Copy down all of the data underneath, exactly as shown.

··· RECORDS SUPPLIED ···

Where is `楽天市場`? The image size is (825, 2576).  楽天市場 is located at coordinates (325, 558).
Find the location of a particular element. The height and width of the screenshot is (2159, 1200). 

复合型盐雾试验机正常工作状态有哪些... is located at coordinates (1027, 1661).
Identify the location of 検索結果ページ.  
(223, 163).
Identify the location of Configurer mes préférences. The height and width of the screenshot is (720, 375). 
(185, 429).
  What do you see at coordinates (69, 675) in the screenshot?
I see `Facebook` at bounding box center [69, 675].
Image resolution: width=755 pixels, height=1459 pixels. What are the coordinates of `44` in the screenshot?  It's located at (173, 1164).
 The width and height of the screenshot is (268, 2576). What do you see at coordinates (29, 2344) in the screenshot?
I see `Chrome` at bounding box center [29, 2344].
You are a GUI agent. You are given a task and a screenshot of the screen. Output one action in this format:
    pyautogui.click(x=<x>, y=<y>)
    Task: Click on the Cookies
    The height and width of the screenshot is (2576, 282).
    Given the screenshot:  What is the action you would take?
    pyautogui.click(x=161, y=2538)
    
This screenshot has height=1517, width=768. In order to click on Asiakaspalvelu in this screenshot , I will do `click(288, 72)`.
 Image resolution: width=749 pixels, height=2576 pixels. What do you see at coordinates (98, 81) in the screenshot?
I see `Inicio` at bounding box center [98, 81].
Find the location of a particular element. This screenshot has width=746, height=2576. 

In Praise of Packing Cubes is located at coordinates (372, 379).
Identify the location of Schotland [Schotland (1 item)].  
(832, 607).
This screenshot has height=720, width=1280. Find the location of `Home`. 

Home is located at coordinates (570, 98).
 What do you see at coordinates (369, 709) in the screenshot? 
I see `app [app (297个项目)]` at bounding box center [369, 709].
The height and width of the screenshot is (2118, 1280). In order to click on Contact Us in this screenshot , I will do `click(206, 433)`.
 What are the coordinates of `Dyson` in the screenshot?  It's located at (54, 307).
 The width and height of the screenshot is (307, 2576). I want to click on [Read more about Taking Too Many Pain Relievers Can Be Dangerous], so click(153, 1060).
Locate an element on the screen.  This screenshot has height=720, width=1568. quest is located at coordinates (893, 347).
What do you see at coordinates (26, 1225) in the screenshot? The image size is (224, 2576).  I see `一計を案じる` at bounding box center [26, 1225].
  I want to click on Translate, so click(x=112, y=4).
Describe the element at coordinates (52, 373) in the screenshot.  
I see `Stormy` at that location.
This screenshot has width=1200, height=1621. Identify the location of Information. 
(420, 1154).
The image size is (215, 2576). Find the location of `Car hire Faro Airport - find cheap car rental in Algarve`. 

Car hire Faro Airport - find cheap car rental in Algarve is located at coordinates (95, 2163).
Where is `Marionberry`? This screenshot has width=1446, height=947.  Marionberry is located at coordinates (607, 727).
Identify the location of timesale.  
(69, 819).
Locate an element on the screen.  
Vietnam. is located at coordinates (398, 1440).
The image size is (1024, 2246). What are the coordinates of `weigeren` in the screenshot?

···

TASK ANSWER
Where is `楽天市場`? The image size is (825, 2576).  楽天市場 is located at coordinates (325, 558).
Find the location of a particular element. The height and width of the screenshot is (2159, 1200). 

复合型盐雾试验机正常工作状态有哪些... is located at coordinates (1027, 1661).
Identify the location of 検索結果ページ.  
(223, 163).
Identify the location of Configurer mes préférences. The height and width of the screenshot is (720, 375). 
(185, 429).
  What do you see at coordinates (69, 675) in the screenshot?
I see `Facebook` at bounding box center [69, 675].
Image resolution: width=755 pixels, height=1459 pixels. What are the coordinates of `44` in the screenshot?  It's located at (173, 1164).
 The width and height of the screenshot is (268, 2576). What do you see at coordinates (29, 2344) in the screenshot?
I see `Chrome` at bounding box center [29, 2344].
You are a GUI agent. You are given a task and a screenshot of the screen. Output one action in this format:
    pyautogui.click(x=<x>, y=<y>)
    Task: Click on the Cookies
    The height and width of the screenshot is (2576, 282).
    Given the screenshot:  What is the action you would take?
    pyautogui.click(x=161, y=2538)
    
This screenshot has height=1517, width=768. In order to click on Asiakaspalvelu in this screenshot , I will do `click(288, 72)`.
 Image resolution: width=749 pixels, height=2576 pixels. What do you see at coordinates (98, 81) in the screenshot?
I see `Inicio` at bounding box center [98, 81].
Find the location of a particular element. This screenshot has width=746, height=2576. 

In Praise of Packing Cubes is located at coordinates (372, 379).
Identify the location of Schotland [Schotland (1 item)].  
(832, 607).
This screenshot has height=720, width=1280. Find the location of `Home`. 

Home is located at coordinates (570, 98).
 What do you see at coordinates (369, 709) in the screenshot? 
I see `app [app (297个项目)]` at bounding box center [369, 709].
The height and width of the screenshot is (2118, 1280). In order to click on Contact Us in this screenshot , I will do `click(206, 433)`.
 What are the coordinates of `Dyson` in the screenshot?  It's located at (54, 307).
 The width and height of the screenshot is (307, 2576). I want to click on [Read more about Taking Too Many Pain Relievers Can Be Dangerous], so click(153, 1060).
Locate an element on the screen.  This screenshot has height=720, width=1568. quest is located at coordinates (893, 347).
What do you see at coordinates (26, 1225) in the screenshot? The image size is (224, 2576).  I see `一計を案じる` at bounding box center [26, 1225].
  I want to click on Translate, so click(x=112, y=4).
Describe the element at coordinates (52, 373) in the screenshot.  
I see `Stormy` at that location.
This screenshot has width=1200, height=1621. Identify the location of Information. 
(420, 1154).
The image size is (215, 2576). Find the location of `Car hire Faro Airport - find cheap car rental in Algarve`. 

Car hire Faro Airport - find cheap car rental in Algarve is located at coordinates (95, 2163).
Where is `Marionberry`? This screenshot has width=1446, height=947.  Marionberry is located at coordinates (607, 727).
Identify the location of timesale.  
(69, 819).
Locate an element on the screen.  
Vietnam. is located at coordinates (398, 1440).
The image size is (1024, 2246). What are the coordinates of `weigeren` in the screenshot?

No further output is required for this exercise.